Top of Material for this task
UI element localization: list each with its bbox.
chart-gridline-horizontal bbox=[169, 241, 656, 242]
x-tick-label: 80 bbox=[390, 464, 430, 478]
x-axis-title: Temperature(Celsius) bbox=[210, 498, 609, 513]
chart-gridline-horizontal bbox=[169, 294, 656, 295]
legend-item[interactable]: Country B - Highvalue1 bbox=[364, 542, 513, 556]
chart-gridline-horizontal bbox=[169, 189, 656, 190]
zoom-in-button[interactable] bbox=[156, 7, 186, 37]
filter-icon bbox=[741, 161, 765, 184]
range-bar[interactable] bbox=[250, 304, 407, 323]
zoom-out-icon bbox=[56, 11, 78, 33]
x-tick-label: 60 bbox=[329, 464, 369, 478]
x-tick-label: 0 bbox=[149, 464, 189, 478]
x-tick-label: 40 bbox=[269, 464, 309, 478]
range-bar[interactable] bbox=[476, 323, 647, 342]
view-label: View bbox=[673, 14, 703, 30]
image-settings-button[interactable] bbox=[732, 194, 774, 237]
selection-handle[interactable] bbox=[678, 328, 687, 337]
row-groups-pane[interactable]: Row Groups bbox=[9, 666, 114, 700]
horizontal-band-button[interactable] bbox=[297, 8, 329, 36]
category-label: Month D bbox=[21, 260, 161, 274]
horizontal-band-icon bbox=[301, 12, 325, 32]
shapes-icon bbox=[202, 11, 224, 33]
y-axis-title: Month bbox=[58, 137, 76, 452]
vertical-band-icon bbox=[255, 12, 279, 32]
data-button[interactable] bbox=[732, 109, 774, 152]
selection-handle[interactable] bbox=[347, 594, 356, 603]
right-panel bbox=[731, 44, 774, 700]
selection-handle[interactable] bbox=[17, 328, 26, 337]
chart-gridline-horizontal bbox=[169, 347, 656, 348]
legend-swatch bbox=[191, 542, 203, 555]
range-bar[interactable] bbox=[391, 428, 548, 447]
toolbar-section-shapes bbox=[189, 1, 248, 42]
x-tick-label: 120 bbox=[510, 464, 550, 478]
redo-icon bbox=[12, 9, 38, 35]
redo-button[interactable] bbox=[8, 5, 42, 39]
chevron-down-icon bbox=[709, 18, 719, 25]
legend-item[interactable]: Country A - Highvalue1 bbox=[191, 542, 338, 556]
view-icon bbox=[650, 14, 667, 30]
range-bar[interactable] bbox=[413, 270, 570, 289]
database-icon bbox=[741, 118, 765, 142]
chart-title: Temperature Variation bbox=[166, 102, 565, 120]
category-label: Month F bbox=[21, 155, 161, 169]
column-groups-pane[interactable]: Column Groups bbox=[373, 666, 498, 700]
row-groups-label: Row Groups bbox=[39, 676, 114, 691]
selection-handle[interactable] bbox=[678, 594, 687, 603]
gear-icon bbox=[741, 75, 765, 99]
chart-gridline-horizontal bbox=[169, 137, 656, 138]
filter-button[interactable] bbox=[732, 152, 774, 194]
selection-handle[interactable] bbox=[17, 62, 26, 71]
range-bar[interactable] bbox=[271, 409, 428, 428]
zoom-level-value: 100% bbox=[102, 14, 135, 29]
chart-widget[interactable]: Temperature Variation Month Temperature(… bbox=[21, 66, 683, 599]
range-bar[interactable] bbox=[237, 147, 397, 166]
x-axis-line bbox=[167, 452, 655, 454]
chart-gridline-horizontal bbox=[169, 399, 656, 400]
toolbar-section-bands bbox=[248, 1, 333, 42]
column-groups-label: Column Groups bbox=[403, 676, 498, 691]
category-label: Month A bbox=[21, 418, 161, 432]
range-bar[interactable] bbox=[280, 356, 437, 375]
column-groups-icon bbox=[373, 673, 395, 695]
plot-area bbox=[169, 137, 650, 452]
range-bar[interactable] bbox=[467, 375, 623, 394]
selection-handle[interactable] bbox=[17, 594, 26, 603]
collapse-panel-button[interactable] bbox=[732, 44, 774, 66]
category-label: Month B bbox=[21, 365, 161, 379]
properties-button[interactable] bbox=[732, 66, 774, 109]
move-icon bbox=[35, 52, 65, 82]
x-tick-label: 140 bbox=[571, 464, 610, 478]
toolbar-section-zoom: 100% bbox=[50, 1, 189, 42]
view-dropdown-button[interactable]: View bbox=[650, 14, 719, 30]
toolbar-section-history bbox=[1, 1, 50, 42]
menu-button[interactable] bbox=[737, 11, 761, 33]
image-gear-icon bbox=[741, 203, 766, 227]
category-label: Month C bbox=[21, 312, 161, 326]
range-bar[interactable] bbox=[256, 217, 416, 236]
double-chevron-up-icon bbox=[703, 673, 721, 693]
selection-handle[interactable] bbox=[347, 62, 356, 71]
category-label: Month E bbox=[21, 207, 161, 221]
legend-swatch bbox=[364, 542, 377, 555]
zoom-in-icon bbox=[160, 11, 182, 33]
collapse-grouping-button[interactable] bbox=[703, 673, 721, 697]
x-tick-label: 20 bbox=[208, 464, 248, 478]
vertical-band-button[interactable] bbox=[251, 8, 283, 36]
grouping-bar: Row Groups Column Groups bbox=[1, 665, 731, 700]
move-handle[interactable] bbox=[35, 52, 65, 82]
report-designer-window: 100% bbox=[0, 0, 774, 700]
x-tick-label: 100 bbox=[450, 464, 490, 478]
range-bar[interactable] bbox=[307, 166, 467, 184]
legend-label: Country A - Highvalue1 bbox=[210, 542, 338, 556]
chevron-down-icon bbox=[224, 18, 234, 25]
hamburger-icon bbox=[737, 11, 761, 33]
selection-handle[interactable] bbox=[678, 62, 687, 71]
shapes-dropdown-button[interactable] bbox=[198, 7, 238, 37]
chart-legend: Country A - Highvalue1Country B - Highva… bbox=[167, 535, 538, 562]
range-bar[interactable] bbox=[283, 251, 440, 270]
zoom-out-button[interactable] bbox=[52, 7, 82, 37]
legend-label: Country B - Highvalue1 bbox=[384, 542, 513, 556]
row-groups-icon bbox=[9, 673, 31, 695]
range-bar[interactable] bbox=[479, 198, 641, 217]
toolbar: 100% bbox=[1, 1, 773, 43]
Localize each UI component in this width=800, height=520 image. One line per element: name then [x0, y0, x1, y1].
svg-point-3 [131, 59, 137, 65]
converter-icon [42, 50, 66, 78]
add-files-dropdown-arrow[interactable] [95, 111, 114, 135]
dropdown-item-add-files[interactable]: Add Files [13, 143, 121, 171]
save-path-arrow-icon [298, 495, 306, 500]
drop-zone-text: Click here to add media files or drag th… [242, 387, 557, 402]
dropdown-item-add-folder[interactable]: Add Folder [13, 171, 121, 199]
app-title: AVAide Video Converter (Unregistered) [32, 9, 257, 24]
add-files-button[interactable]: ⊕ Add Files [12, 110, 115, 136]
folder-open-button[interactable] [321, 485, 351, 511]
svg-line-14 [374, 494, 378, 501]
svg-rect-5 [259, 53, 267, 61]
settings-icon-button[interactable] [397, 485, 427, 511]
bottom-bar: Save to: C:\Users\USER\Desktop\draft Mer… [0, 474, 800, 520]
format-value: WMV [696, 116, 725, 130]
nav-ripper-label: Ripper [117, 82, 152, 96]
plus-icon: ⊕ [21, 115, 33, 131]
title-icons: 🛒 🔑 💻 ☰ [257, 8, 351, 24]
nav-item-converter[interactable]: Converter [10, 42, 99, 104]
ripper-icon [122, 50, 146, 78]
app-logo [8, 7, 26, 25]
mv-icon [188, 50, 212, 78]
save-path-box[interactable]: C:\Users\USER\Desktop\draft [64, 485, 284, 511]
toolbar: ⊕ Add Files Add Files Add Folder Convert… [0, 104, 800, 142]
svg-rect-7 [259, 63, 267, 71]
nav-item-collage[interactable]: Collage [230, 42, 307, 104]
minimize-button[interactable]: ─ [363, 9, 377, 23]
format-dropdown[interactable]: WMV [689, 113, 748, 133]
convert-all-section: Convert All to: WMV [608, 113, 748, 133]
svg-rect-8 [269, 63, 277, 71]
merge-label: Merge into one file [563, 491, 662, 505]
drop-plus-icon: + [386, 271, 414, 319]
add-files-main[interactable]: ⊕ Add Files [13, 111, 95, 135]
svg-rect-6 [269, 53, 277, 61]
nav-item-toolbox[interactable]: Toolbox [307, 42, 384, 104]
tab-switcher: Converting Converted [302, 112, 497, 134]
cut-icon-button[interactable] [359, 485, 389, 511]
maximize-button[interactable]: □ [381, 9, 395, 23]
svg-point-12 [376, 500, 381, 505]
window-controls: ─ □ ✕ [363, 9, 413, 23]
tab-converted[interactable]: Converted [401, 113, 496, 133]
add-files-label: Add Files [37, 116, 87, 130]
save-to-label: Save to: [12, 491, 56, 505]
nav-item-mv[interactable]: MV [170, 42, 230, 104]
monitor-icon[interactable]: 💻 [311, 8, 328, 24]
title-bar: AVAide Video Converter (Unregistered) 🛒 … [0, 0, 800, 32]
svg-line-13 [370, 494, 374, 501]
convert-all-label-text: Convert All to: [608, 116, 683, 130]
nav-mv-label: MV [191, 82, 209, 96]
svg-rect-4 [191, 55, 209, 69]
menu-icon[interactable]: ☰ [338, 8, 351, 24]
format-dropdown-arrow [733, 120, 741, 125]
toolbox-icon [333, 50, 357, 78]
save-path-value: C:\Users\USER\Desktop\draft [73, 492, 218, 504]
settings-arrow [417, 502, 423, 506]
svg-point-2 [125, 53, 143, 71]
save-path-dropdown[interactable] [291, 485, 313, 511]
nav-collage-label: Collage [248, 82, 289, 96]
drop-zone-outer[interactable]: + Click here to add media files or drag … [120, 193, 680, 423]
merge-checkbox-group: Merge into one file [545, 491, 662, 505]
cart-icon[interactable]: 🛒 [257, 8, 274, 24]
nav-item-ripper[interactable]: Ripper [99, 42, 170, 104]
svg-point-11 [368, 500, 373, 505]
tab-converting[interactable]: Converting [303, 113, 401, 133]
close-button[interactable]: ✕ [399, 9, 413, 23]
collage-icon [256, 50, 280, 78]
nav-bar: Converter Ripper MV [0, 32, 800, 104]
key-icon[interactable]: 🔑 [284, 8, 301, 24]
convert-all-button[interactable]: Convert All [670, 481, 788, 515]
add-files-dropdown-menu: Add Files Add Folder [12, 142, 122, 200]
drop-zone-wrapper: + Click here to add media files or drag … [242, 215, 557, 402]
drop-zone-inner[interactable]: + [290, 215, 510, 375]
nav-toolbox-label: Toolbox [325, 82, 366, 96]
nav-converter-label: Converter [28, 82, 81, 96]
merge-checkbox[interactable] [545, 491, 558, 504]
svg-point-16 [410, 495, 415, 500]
Bottom of Material for this task
> About this exercise:
Please give the number of lines in the material above that contain the string "toolbox", and nothing else.

> Output for this exercise:
3